Enzymatic approaches for profiling cytosine methylation and hydroxymethylation

Abstract

Background: In mammals, modifications to cytosine bases, particularly in cytosine-guanine (CpG) dinucleotide contexts, play a major role in shaping the epigenome. The canonical epigenetic mark is 5-methylcytosine (5mC), but oxidized versions of 5mC, including 5-hydroxymethylcytosine (5hmC), are now known to be important players in epigenomic dynamics. Understanding the functional role of these modifications in gene regulation, normal development, and pathological conditions requires the ability to localize these modifications in genomic DNA. The classical approach for sequencing cytosine modifications has involved differential deamination via the chemical sodium bisulfite; however, bisulfite is destructive, limiting its utility in important biological or clinical settings where detection of low frequency populations is critical. Additionally, bisulfite fails to resolve 5mC from 5hmC.

Scope of review: To summarize how enzymatic rather than chemical approaches can be leveraged to localize and resolve different cytosine modifications in a non-destructive manner.

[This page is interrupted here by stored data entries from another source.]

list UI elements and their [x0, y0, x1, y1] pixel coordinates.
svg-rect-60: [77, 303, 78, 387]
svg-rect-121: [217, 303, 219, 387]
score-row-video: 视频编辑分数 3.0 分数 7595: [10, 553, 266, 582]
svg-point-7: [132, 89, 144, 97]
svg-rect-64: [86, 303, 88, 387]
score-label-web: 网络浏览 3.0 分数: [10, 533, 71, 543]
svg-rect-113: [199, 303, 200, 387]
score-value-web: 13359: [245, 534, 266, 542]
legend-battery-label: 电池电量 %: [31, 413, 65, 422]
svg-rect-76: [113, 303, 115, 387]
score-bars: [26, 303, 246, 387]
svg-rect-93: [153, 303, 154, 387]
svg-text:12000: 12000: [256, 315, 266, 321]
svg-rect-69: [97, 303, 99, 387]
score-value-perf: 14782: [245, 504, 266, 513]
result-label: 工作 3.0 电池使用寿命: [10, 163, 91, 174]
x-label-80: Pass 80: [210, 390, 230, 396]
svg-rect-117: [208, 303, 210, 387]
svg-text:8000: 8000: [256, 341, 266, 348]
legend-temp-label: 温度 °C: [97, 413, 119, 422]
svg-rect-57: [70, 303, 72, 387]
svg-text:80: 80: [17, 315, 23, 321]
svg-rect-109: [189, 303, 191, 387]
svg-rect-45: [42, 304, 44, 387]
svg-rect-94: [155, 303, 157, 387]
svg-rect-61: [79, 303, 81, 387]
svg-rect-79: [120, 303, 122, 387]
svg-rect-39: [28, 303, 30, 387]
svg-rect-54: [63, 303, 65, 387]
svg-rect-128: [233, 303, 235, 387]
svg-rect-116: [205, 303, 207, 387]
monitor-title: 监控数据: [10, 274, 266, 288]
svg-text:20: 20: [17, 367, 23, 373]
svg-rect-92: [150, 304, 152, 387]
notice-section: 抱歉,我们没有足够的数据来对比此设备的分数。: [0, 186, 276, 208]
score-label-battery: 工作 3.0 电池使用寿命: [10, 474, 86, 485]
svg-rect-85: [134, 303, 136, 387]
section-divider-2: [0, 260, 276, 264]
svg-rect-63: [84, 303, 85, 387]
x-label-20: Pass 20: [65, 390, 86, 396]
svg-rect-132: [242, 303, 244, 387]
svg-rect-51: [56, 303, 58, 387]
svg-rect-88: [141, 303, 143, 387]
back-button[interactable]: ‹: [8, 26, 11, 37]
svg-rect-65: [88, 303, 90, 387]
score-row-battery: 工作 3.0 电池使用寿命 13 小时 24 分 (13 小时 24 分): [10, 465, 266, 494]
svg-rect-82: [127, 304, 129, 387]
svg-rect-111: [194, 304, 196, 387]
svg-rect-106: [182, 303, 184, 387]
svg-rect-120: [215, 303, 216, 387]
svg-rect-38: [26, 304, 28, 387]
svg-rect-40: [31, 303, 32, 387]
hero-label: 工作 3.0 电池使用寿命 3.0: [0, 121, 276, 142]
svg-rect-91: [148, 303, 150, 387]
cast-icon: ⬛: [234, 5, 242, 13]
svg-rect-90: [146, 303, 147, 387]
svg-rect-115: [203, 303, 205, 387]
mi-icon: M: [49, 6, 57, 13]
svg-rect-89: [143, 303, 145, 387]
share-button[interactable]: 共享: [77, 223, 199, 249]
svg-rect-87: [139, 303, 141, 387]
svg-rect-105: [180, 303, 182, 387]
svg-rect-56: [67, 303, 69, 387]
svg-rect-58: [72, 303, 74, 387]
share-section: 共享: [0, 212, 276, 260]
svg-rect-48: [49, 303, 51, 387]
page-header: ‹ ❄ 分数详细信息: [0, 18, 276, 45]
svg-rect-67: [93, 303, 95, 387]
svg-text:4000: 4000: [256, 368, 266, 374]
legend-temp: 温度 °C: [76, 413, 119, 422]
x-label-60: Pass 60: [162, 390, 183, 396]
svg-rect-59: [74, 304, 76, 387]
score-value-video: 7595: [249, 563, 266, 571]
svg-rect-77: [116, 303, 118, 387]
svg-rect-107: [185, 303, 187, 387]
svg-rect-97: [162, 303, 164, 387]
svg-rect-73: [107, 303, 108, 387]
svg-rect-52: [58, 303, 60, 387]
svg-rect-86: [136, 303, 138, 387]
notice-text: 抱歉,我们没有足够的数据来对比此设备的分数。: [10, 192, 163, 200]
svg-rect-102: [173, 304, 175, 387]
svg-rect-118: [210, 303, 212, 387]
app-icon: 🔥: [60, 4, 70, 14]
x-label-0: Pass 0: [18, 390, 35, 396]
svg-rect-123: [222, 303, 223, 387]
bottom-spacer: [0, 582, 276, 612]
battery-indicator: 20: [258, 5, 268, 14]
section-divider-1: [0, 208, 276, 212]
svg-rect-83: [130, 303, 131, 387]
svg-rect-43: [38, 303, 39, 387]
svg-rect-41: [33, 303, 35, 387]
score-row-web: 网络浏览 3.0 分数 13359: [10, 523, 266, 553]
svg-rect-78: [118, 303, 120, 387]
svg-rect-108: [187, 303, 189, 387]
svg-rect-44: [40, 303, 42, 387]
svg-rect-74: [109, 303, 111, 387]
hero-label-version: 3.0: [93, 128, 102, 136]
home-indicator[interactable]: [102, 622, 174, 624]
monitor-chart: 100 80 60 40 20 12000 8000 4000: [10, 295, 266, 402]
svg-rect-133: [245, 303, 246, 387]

Major conclusions: Nature offers a suite of enzymes with biological roles in cytosine modification in organisms spanning from bacteriophages to mammals. These enzymatic activities include methylation by DNA methyltransferases, oxidation of 5mC by TET family enzymes, hypermodification of 5hmC by glucosyltransferases, and the generation of transition mutations from cytosine to uracil by DNA deaminases. Here, we describe how insights into the natural reactivities of these DNA-modifying enzymes can be leveraged to convert them into powerful biotechnological tools. Application of these enzymes in sequencing can be accomplished by relying on their natural activity, exploiting their ability to discriminate between cytosine modification states, reacting them with functionalized substrate analogs to introduce chemical handles, or engineering the DNA-modifying enzymes to take on new reactivities. We describe how these enzymatic reactions have been combined and permuted to localize DNA modifications with high specificity and without the destructive limitations posed by chemical methods for epigenetic sequencing.

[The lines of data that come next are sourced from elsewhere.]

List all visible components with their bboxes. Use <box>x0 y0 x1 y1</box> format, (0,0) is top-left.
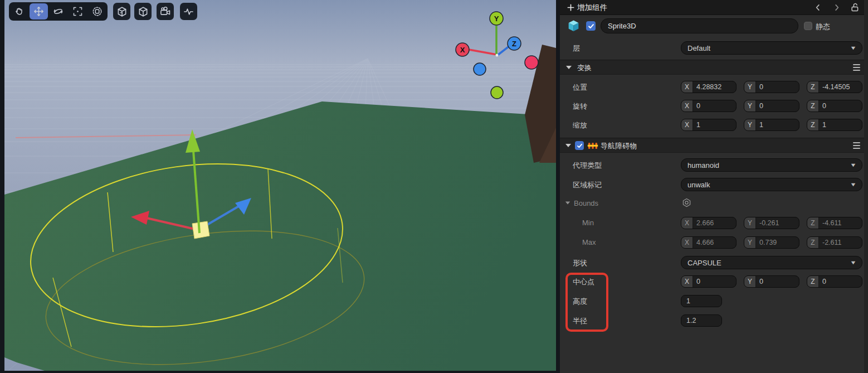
rotation-y-field[interactable]: Y0 <box>744 100 799 112</box>
chevron-down-icon: ▼ <box>850 162 856 168</box>
rotation-label: 旋转 <box>573 101 587 112</box>
nav-obstacle-section-header[interactable]: 导航障碍物 <box>560 138 868 153</box>
entity-name-input[interactable]: Sprite3D <box>601 18 798 33</box>
viewport-3d[interactable]: X Y Z <box>0 0 560 373</box>
bounds-min-label: Min <box>582 219 594 227</box>
chevron-right-icon <box>833 3 841 12</box>
bounds-max-x-field[interactable]: X4.666 <box>681 236 737 249</box>
height-label: 高度 <box>573 297 587 307</box>
agent-type-dropdown[interactable]: humanoid ▼ <box>681 158 862 172</box>
nav-obstacle-title: 导航障碍物 <box>601 141 637 151</box>
editor-window: X Y Z <box>0 0 868 373</box>
chevron-down-icon: ▼ <box>850 45 856 51</box>
section-menu-icon[interactable] <box>853 64 860 72</box>
scale-icon <box>72 6 83 17</box>
move-icon <box>33 6 44 17</box>
cube-icon <box>138 6 149 17</box>
check-icon <box>588 23 594 30</box>
entity-header-row: Sprite3D 静态 <box>560 18 868 36</box>
collapse-caret-icon[interactable] <box>565 144 571 147</box>
chevron-down-icon: ▼ <box>850 182 856 187</box>
stats-button[interactable] <box>180 3 197 20</box>
agent-type-label: 代理类型 <box>573 161 602 171</box>
center-label: 中心点 <box>573 277 594 287</box>
center-z-field[interactable]: Z0 <box>807 275 862 288</box>
pivot-mode-button[interactable] <box>113 3 130 20</box>
radius-field[interactable]: 1.2 <box>681 314 722 327</box>
shape-dropdown[interactable]: CAPSULE ▼ <box>681 256 862 269</box>
axis-z-label: Z <box>512 40 516 48</box>
bounds-target-icon[interactable] <box>682 198 691 207</box>
hand-icon <box>14 6 25 17</box>
add-component-bar[interactable]: 增加组件 <box>560 0 868 15</box>
history-forward-button[interactable] <box>833 3 841 12</box>
axis-neg-z-ball[interactable] <box>474 63 486 75</box>
rect-tool-button[interactable] <box>88 3 106 20</box>
rotate-tool-button[interactable] <box>49 3 67 20</box>
collapse-caret-icon[interactable] <box>566 66 572 69</box>
section-menu-icon[interactable] <box>853 142 860 151</box>
bounds-max-label: Max <box>582 238 596 246</box>
scale-label: 缩放 <box>573 120 587 130</box>
axis-neg-y-ball[interactable] <box>491 86 503 99</box>
center-x-field[interactable]: X0 <box>681 275 737 288</box>
position-z-field[interactable]: Z-4.14505 <box>807 81 862 93</box>
bounds-label: Bounds <box>574 199 598 207</box>
static-checkbox[interactable] <box>804 22 812 30</box>
axis-neg-x-ball[interactable] <box>525 56 538 69</box>
entity-enabled-checkbox[interactable] <box>586 21 596 31</box>
pan-tool-button[interactable] <box>10 3 28 20</box>
area-flag-dropdown[interactable]: unwalk ▼ <box>681 178 862 191</box>
rotation-z-field[interactable]: Z0 <box>807 100 862 112</box>
scale-y-field[interactable]: Y1 <box>744 119 799 131</box>
bounds-caret-icon[interactable] <box>565 201 570 204</box>
inspector-panel: 增加组件 <box>560 0 868 373</box>
chevron-down-icon: ▼ <box>850 260 856 265</box>
axis-widget-origin <box>496 54 499 57</box>
camera-preview-button[interactable] <box>157 3 174 20</box>
transform-section-header[interactable]: 变换 <box>560 60 868 75</box>
bounds-max-z-field[interactable]: Z-2.611 <box>807 236 862 249</box>
axis-x-label: X <box>460 46 465 54</box>
layer-label: 层 <box>573 43 580 54</box>
sprite3d-cube-icon <box>567 19 581 33</box>
position-x-field[interactable]: X4.28832 <box>681 81 737 93</box>
radius-label: 半径 <box>573 316 587 326</box>
obstacle-fence-icon <box>587 142 598 150</box>
check-icon <box>577 143 583 149</box>
position-label: 位置 <box>573 83 587 93</box>
component-enabled-checkbox[interactable] <box>575 141 584 150</box>
layer-dropdown[interactable]: Default ▼ <box>681 41 862 55</box>
stats-waveform-icon <box>183 6 194 17</box>
transform-title: 变换 <box>577 63 592 73</box>
area-flag-label: 区域标记 <box>573 180 602 190</box>
unlock-icon <box>850 2 860 12</box>
bounds-min-y-field[interactable]: Y-0.261 <box>744 217 799 229</box>
chevron-left-icon <box>813 3 822 12</box>
scale-tool-button[interactable] <box>69 3 87 20</box>
rotate-icon <box>53 6 64 17</box>
pivot-cube-icon <box>116 6 128 17</box>
bounds-min-x-field[interactable]: X2.666 <box>681 217 737 229</box>
history-back-button[interactable] <box>813 3 822 12</box>
layer-value: Default <box>687 44 710 52</box>
bounds-min-z-field[interactable]: Z-4.611 <box>807 217 862 229</box>
shading-mode-button[interactable] <box>134 3 152 20</box>
height-field[interactable]: 1 <box>681 295 722 307</box>
scale-x-field[interactable]: X1 <box>681 119 737 131</box>
panel-scrollbar-track[interactable] <box>864 0 868 373</box>
gizmo-center-square[interactable] <box>192 221 209 239</box>
lock-inspector-button[interactable] <box>850 2 860 12</box>
move-tool-button[interactable] <box>30 3 48 20</box>
position-y-field[interactable]: Y0 <box>744 81 799 93</box>
rotation-x-field[interactable]: X0 <box>681 100 737 112</box>
axis-y-label: Y <box>494 14 499 23</box>
viewport-tool-group <box>9 2 108 21</box>
center-y-field[interactable]: Y0 <box>744 275 799 288</box>
shape-label: 形状 <box>573 258 587 268</box>
add-component-label: 增加组件 <box>577 3 607 13</box>
scene-canvas[interactable]: X Y Z <box>4 0 556 371</box>
static-label: 静态 <box>816 22 830 32</box>
scale-z-field[interactable]: Z1 <box>807 119 862 131</box>
bounds-max-y-field[interactable]: Y0.739 <box>744 236 799 249</box>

Keywords: 5-Hydroxymethylcytosine; 5-Methylcytosine; AID/APOBEC DNA deaminases; Bisulfite; DNA cytosine methyltransferases; Epigenetics; Glucosyltransferases; TET dioxygenases.

Figure 1

Bisulfite sequencing and its limitations. Bisulfite selectively deaminates various cytosines, which can aid in localizing modifications upon PCR amplification and sequencing. Problematically, sodium bisulfite is both destructive and unable to distinguish between the two most common modifications in mammalian genomes, 5mC and 5hmC.

Figure 2

βGT activity and applications in sequencing. A) Canonical βGT reaction. βGT catalyzes the transfer of glucose from UDP-glucose to the hydroxymethyl group of 5hmC, generating 5ghmC. The dotted orange circle highlights a position on glucose that can be derivatized to transfer chemical groups of interest, such as azides. B) Various applications of the βGT enzyme in sequencing workflows.

Figure 3

TET activity and applications in sequencing. A) Canonical TET reaction. TET enzymes iteratively oxidize 5mC to produce the oxidized methylcytosines 5hmC, 5fC, and 5caC. B) Various applications of TET enzymes in sequencing workflows, with traditional bisulfite sequencing and oxBS-Seq for comparison on the top rows.

Figure 4

AID/APOBEC activity and applications in sequencing. A) Canonical AID/APOBEC reaction. AID/APOBECs, including A3A, deaminate either cytosines to generate uracils or 5mCs to generate thymines. B) Various applications of the A3A enzyme in sequencing workflows, with traditional bisulfite sequencing for comparison on the top row.

Figure 5

MTase activity and applications in sequencing. A) Canonical MTase reaction. MTases catalyze the addition of a methyl group (from the methyl donor SAM) to cytosine. The dotted orange circle highlights the position on SAM that can be derivatized to transfer chemical groups of interest such as azides. B) Various applications of MTase enzymes in sequencing workflows, with traditional bisulfite sequencing for comparison in the top row of base resolution techniques.